Extracted information:
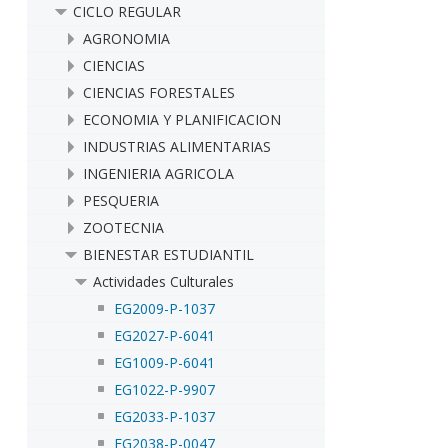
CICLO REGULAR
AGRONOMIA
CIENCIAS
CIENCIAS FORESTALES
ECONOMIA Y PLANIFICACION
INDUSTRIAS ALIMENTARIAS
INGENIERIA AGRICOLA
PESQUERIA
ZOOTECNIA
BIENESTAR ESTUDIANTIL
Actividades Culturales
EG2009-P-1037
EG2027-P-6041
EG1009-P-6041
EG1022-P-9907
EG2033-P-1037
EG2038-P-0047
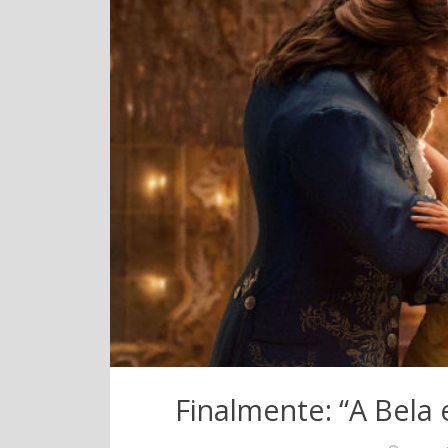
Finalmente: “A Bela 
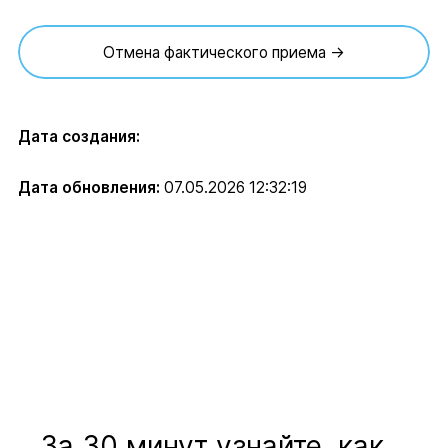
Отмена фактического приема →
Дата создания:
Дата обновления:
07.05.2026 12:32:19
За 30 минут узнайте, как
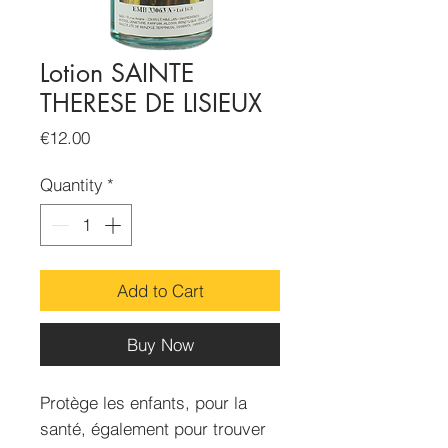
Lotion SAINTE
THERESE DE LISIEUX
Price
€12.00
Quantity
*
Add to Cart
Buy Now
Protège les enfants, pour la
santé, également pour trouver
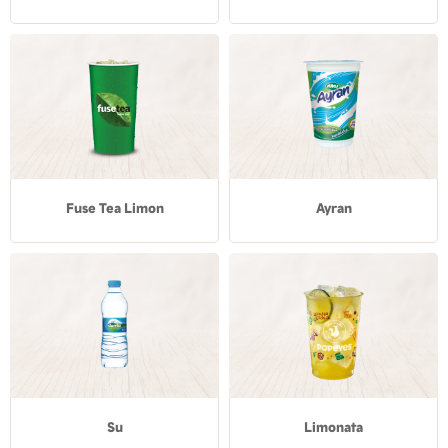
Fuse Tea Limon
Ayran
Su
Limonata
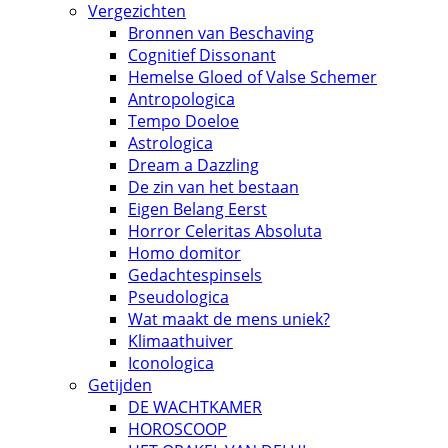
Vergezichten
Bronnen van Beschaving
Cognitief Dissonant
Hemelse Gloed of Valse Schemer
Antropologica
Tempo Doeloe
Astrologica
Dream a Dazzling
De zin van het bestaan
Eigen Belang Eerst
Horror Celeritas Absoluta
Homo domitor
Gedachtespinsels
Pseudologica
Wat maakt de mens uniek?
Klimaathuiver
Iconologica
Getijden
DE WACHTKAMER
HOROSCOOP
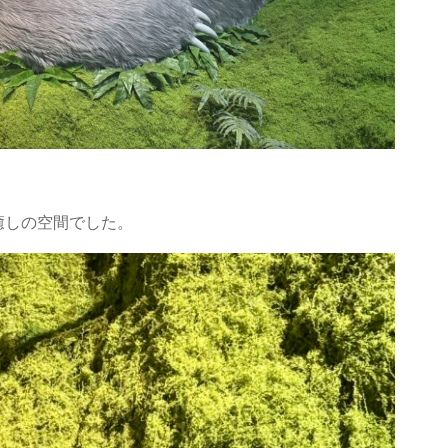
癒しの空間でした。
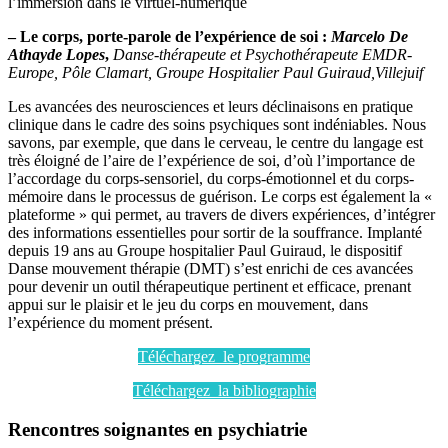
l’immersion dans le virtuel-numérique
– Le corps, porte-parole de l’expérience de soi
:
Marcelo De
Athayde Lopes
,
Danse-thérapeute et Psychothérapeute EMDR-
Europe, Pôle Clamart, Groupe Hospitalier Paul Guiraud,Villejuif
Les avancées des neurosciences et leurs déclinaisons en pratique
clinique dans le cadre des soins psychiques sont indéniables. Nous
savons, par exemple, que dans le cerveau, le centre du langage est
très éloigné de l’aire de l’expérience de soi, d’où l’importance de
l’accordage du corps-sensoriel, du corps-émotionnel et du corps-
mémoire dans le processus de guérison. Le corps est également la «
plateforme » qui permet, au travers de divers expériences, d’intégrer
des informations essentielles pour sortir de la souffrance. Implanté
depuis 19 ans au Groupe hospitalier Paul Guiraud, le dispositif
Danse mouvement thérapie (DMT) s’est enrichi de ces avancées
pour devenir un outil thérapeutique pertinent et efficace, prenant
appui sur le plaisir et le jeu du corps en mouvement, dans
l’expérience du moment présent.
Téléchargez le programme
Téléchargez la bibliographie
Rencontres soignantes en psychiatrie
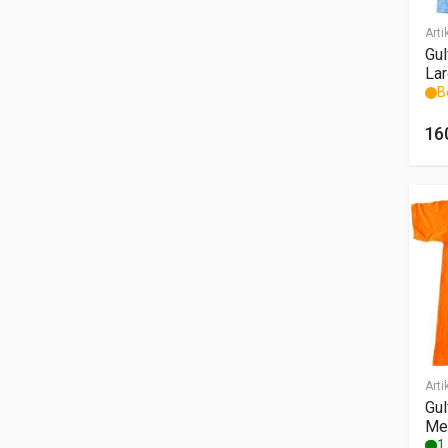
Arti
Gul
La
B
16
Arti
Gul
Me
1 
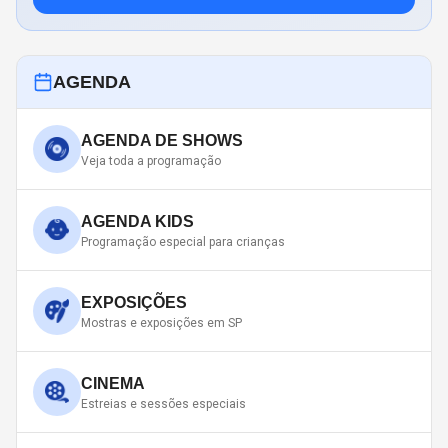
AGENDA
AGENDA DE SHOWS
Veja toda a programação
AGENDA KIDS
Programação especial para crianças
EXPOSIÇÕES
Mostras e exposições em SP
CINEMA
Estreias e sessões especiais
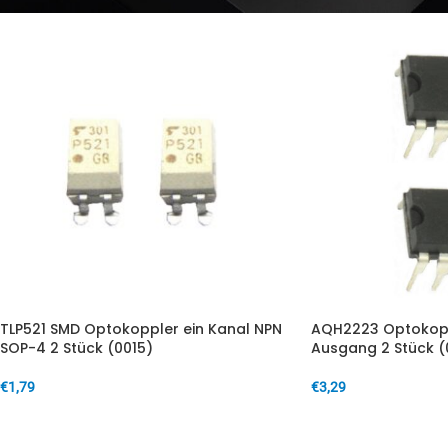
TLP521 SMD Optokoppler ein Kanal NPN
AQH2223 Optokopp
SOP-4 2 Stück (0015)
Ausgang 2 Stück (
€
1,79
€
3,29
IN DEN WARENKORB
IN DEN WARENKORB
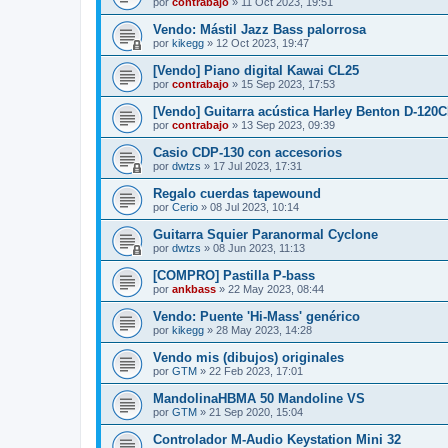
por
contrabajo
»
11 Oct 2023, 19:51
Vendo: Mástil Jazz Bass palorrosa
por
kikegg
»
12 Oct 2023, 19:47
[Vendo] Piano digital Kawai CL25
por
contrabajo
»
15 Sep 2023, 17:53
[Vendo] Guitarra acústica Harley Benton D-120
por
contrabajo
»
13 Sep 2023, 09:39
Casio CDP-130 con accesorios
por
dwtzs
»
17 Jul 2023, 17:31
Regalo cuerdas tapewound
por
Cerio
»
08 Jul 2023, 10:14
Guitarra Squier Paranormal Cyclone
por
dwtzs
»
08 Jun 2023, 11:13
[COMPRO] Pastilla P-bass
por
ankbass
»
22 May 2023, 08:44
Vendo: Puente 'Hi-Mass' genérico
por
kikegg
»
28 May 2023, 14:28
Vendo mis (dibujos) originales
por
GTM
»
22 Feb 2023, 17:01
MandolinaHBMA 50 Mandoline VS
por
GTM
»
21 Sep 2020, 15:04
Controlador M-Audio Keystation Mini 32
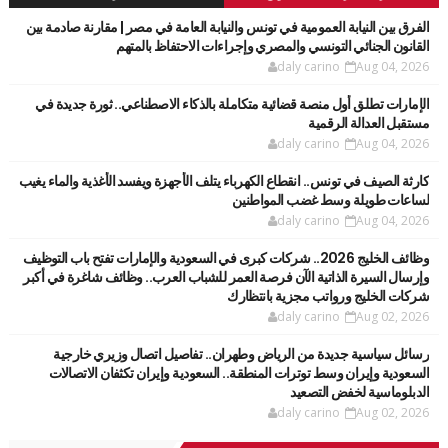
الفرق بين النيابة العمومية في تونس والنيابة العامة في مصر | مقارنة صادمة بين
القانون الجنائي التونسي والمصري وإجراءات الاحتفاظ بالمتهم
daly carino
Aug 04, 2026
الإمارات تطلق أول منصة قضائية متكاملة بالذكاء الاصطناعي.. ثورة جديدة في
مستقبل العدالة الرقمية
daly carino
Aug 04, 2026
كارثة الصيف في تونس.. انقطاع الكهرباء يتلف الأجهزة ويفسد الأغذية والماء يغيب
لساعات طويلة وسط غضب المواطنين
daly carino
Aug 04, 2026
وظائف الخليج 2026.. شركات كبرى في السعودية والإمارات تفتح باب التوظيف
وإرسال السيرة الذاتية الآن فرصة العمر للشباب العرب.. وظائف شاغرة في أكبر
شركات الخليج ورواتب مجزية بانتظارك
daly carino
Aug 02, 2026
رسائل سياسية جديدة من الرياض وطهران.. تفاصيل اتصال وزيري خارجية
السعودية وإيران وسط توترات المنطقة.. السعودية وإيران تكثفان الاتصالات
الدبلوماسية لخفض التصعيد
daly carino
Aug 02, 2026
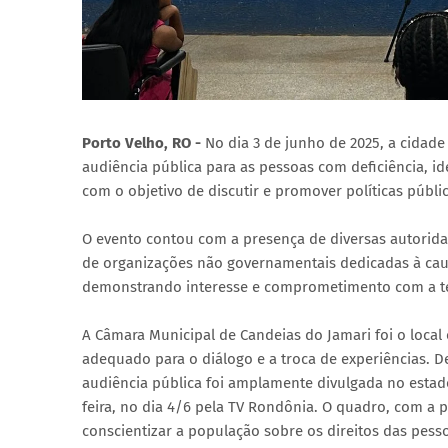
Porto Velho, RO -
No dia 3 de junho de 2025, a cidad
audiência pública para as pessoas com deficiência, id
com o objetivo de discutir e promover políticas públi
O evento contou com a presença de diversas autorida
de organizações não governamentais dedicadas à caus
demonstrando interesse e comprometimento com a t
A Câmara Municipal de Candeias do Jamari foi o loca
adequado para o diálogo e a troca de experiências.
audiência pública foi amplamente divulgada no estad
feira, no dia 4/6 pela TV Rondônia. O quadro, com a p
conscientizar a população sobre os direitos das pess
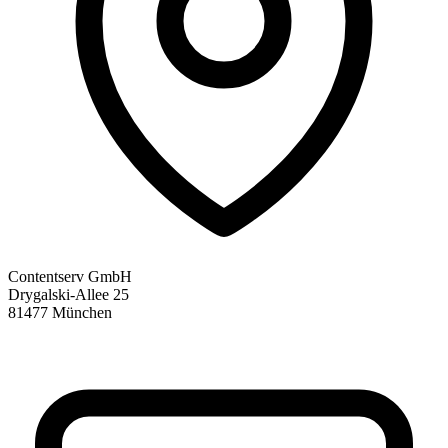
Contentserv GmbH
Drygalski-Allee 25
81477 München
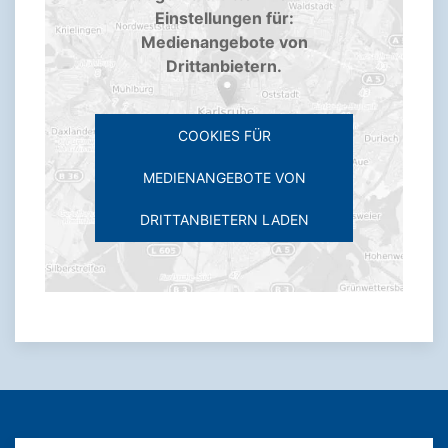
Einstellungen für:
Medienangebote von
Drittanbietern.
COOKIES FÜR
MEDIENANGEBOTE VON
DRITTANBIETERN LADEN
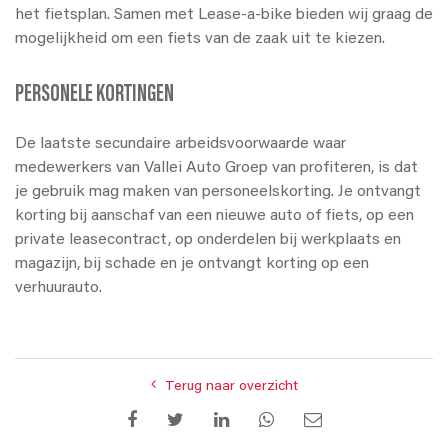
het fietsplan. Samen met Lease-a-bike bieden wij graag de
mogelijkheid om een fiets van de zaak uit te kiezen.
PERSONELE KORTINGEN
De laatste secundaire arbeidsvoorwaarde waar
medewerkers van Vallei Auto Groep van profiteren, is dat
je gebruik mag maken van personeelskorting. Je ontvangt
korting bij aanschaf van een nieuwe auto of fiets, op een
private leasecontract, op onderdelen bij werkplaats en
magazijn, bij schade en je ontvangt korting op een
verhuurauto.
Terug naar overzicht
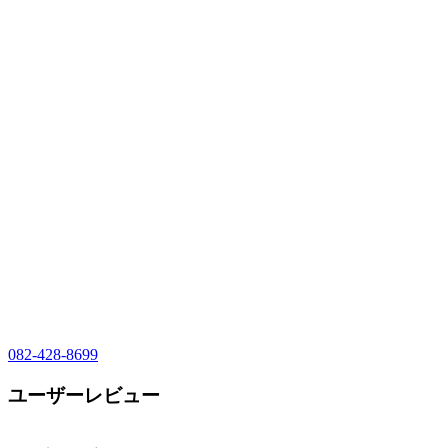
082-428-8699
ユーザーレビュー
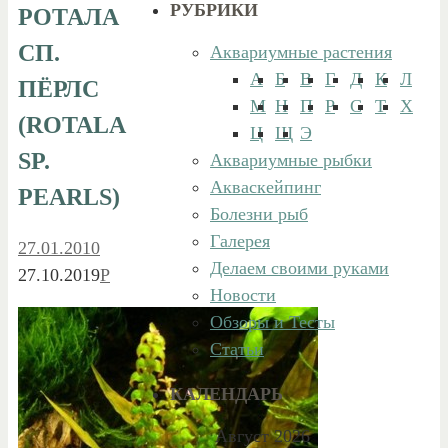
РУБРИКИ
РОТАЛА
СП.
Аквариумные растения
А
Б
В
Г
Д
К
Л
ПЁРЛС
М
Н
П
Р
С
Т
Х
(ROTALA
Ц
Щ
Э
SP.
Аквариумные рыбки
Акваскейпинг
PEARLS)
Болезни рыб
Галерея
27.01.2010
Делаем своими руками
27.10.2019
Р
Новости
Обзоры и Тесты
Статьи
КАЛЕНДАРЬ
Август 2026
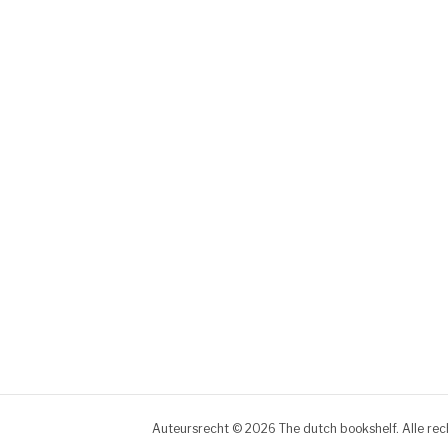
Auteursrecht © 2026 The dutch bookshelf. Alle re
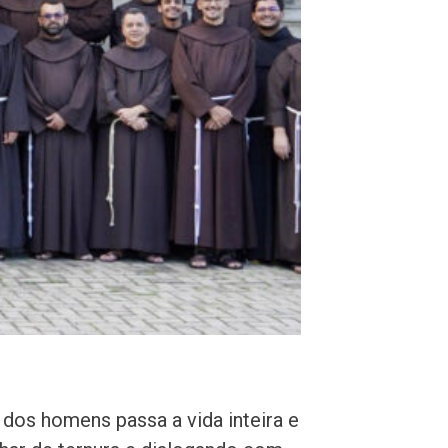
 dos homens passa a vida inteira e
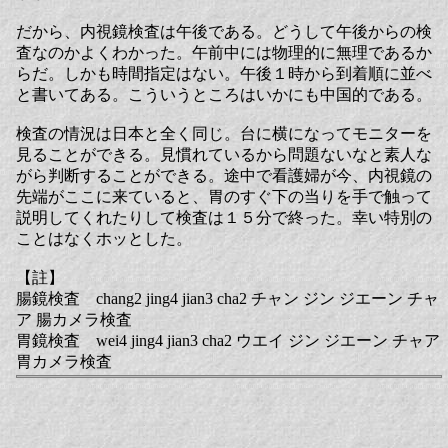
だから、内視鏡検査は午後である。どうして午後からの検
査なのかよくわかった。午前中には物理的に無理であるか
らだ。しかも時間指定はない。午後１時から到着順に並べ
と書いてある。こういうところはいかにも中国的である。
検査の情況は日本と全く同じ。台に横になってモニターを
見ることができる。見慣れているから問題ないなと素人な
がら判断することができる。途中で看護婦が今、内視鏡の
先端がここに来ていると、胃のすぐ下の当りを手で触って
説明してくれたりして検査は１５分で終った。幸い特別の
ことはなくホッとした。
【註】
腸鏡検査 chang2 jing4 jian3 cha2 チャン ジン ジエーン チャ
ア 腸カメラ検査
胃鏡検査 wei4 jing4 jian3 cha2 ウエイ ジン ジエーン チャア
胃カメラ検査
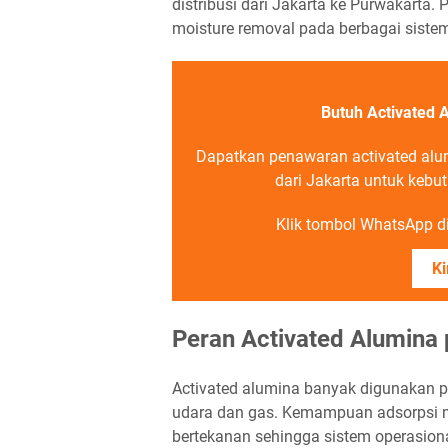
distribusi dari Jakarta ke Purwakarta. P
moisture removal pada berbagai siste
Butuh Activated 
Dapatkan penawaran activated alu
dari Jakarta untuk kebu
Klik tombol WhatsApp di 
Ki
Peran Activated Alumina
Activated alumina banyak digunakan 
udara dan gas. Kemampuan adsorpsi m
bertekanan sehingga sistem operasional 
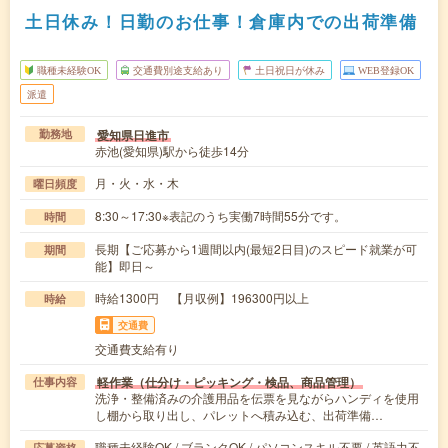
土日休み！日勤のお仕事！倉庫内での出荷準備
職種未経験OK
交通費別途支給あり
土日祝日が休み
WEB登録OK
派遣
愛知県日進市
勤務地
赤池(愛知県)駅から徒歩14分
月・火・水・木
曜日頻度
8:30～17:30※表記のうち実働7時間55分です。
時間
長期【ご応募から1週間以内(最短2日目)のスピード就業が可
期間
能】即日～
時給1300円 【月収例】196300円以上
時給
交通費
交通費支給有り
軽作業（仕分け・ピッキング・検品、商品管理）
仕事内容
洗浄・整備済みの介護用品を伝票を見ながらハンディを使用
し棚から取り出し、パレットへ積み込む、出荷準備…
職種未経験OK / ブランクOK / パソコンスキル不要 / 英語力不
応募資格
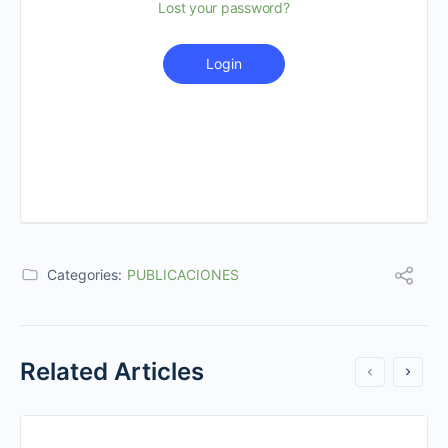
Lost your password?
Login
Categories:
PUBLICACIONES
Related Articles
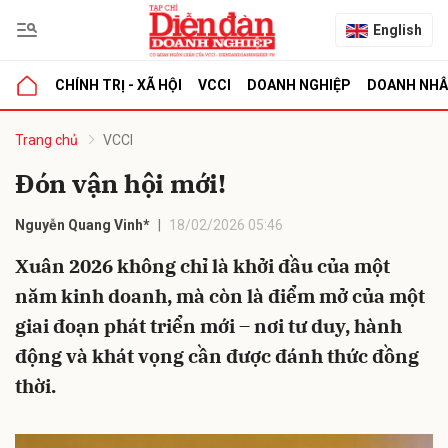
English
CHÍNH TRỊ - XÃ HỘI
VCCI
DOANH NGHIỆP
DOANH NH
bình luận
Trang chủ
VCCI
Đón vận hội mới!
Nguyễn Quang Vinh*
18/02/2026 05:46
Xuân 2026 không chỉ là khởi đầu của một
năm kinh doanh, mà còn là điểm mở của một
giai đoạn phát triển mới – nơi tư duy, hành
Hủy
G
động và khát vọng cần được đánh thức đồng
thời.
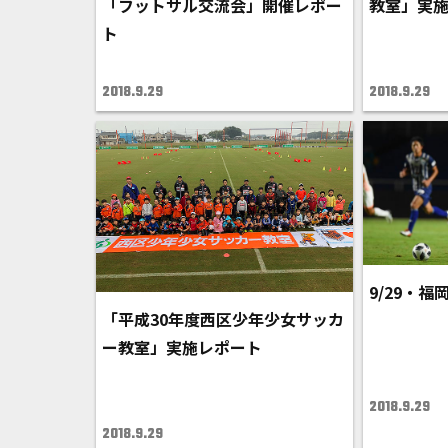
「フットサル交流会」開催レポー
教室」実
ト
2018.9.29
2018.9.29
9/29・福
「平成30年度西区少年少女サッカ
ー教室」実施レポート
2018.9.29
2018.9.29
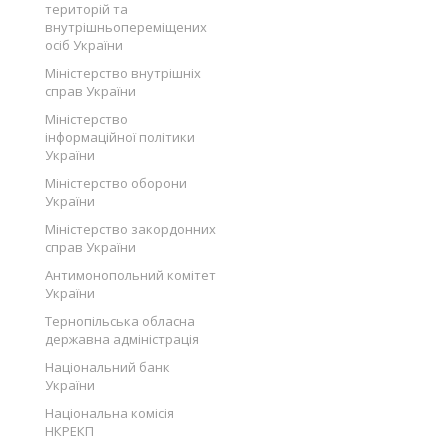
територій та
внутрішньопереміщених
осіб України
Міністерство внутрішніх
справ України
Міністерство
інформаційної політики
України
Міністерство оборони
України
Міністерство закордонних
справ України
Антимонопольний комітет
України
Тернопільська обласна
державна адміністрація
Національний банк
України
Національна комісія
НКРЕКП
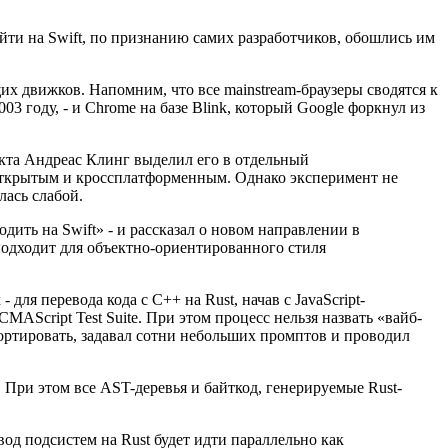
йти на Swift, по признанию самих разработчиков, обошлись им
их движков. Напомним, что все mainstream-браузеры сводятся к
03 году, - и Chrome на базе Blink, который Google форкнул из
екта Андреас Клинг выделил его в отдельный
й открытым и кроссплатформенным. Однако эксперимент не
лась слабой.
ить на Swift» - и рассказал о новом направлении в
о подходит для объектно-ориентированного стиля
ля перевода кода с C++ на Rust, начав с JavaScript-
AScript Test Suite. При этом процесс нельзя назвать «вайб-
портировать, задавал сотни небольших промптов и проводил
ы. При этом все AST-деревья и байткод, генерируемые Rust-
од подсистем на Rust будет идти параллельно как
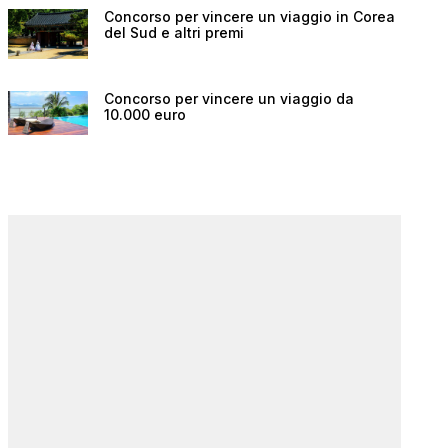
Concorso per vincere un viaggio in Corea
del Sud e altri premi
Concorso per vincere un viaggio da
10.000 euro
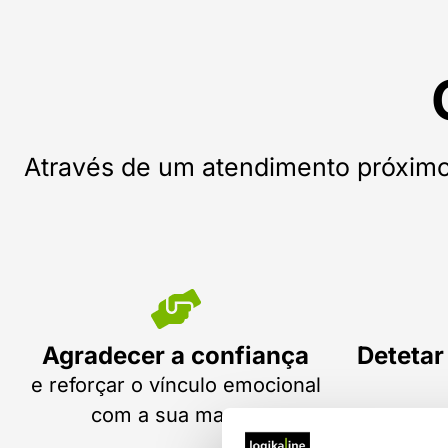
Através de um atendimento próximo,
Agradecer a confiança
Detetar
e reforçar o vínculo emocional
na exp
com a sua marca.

Task: Beginning with the line that contains "Đón vận hội mới!" and ending with the line that contains "портировать, задавал сотни", reproduce the listing exactly, pictures excluded.

Expected answer:
Đón vận hội mới!
Nguyễn Quang Vinh*
18/02/2026 05:46
Xuân 2026 không chỉ là khởi đầu của một
năm kinh doanh, mà còn là điểm mở của một
giai đoạn phát triển mới – nơi tư duy, hành
Hủy
G
động và khát vọng cần được đánh thức đồng
thời.
「フットサル交流会」開催レポー
教室」実
ト
2018.9.29
2018.9.29
9/29・福
「平成30年度西区少年少女サッカ
ー教室」実施レポート
2018.9.29
2018.9.29
територій та
внутрішньопереміщених
осіб України
Міністерство внутрішніх
справ України
Міністерство
інформаційної політики
України
Міністерство оборони
України
Міністерство закордонних
справ України
Антимонопольний комітет
України
Тернопільська обласна
державна адміністрація
Національний банк
України
Національна комісія
НКРЕКП
йти на Swift, по признанию самих разработчиков, обошлись им
их движков. Напомним, что все mainstream-браузеры сводятся к
03 году, - и Chrome на базе Blink, который Google форкнул из
екта Андреас Клинг выделил его в отдельный
й открытым и кроссплатформенным. Однако эксперимент не
лась слабой.
ить на Swift» - и рассказал о новом направлении в
о подходит для объектно-ориентированного стиля
ля перевода кода с C++ на Rust, начав с JavaScript-
AScript Test Suite. При этом процесс нельзя назвать «вайб-
портировать, задавал сотни небольших промптов и проводил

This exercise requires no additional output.